Please filter the data down to the lines that include the word "Boutique" and copy them.

Page images and extracted text

= Beginning of Section =

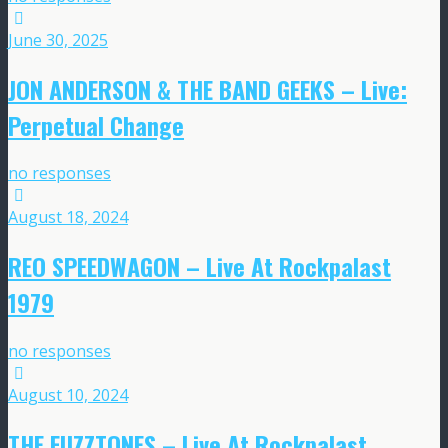
June 30, 2025
JON ANDERSON & THE BAND GEEKS – Live:
Perpetual Change
no responses
August 18, 2024
REO SPEEDWAGON – Live At Rockpalast
1979
no responses
August 10, 2024
THE FUZZTONES – Live At Rockpalast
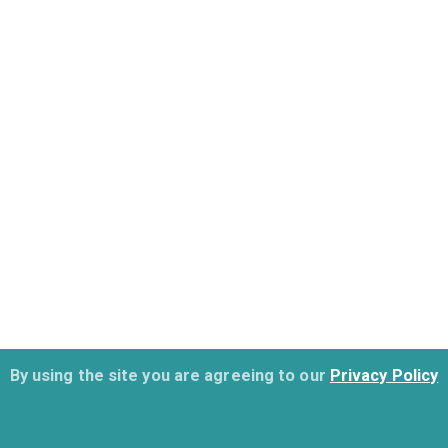
By using the site you are agreeing to our
Privacy Policy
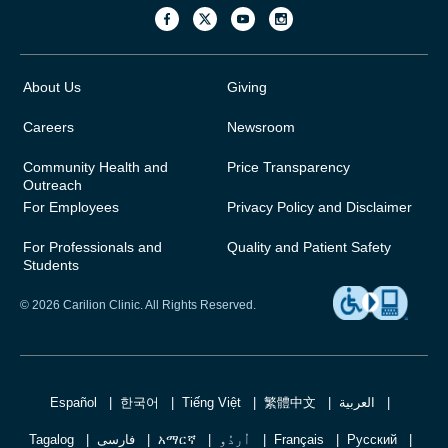
About Us
Giving
Careers
Newsroom
Community Health and
Price Transparency
Outreach
For Employees
Privacy Policy and Disclaimer
For Professionals and
Quality and Patient Safety
Students
© 2026 Carilion Clinic. All Rights Reserved.
Español
한국어
Tiếng Việt
繁體中文
العربية
Tagalog
فارسی
አማርኛ
اُردُو
Français
Русский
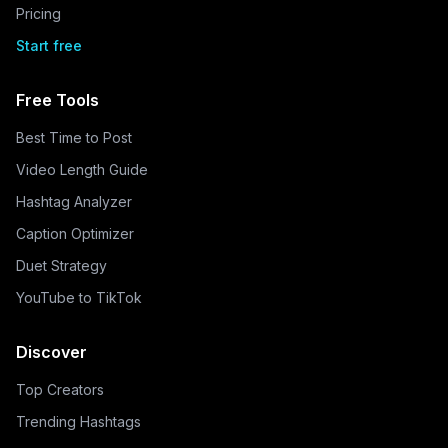
Pricing
Start free
Free Tools
Best Time to Post
Video Length Guide
Hashtag Analyzer
Caption Optimizer
Duet Strategy
YouTube to TikTok
Discover
Top Creators
Trending Hashtags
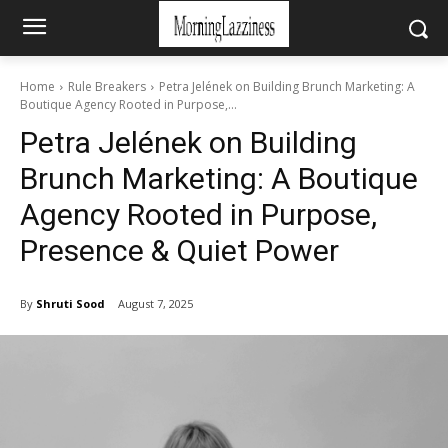
Home
Rule Breakers
Petra Jelének on Building Brunch Marketing: A
Boutique Agency Rooted in Purpose,...
Petra Jelének on Building
Brunch Marketing: A Boutique
Agency Rooted in Purpose,
Presence & Quiet Power
By
Shruti Sood
August 7, 2025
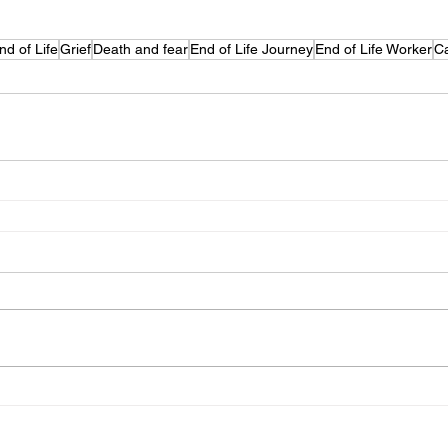
nd of Life
Grief
Death and fear
End of Life Journey
End of Life Worker
Ca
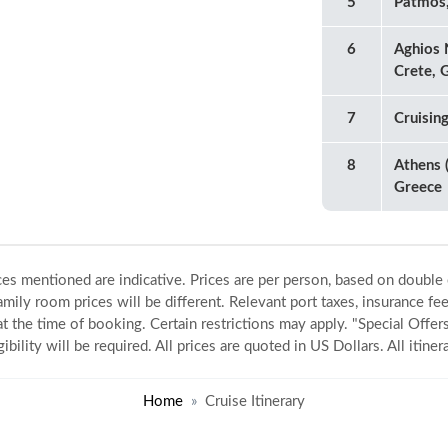
5
Patmos
6
Aghios 
Crete, 
7
Cruisin
8
Athens (
Greece
ices mentioned are indicative. Prices are per person, based on double
amily room prices will be different. Relevant port taxes, insurance fee
 at the time of booking. Certain restrictions may apply. "Special Offers
gibility will be required. All prices are quoted in US Dollars. All itin
Home
Cruise Itinerary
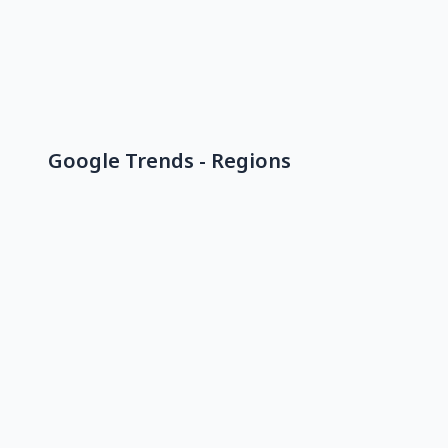
Google Trends - Regions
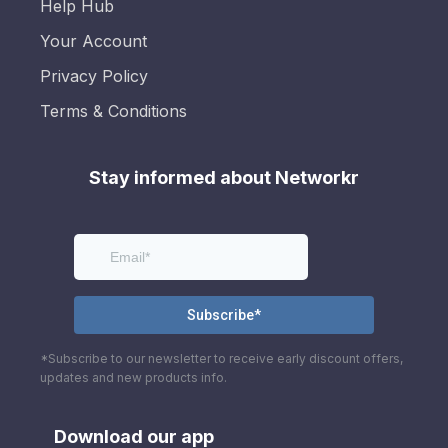
Help Hub
Your Account
Privacy Policy
Terms & Conditions
Stay informed about Networkr
*Subscribe to our newsletter to receive early discount offers,
updates and new products info.
Download our app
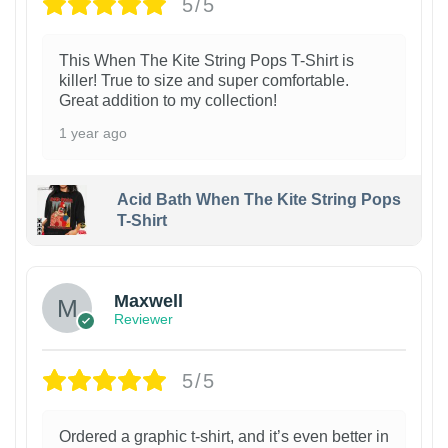
5/5
This When The Kite String Pops T-Shirt is
killer! True to size and super comfortable.
Great addition to my collection!
1 year ago
Acid Bath When The Kite String Pops
T-Shirt
Maxwell
Reviewer
5/5
Ordered a graphic t-shirt, and it’s even better in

= End of Section =

Task solution -
Boutique Agency Rooted in Purpose,...
Brunch Marketing: A Boutique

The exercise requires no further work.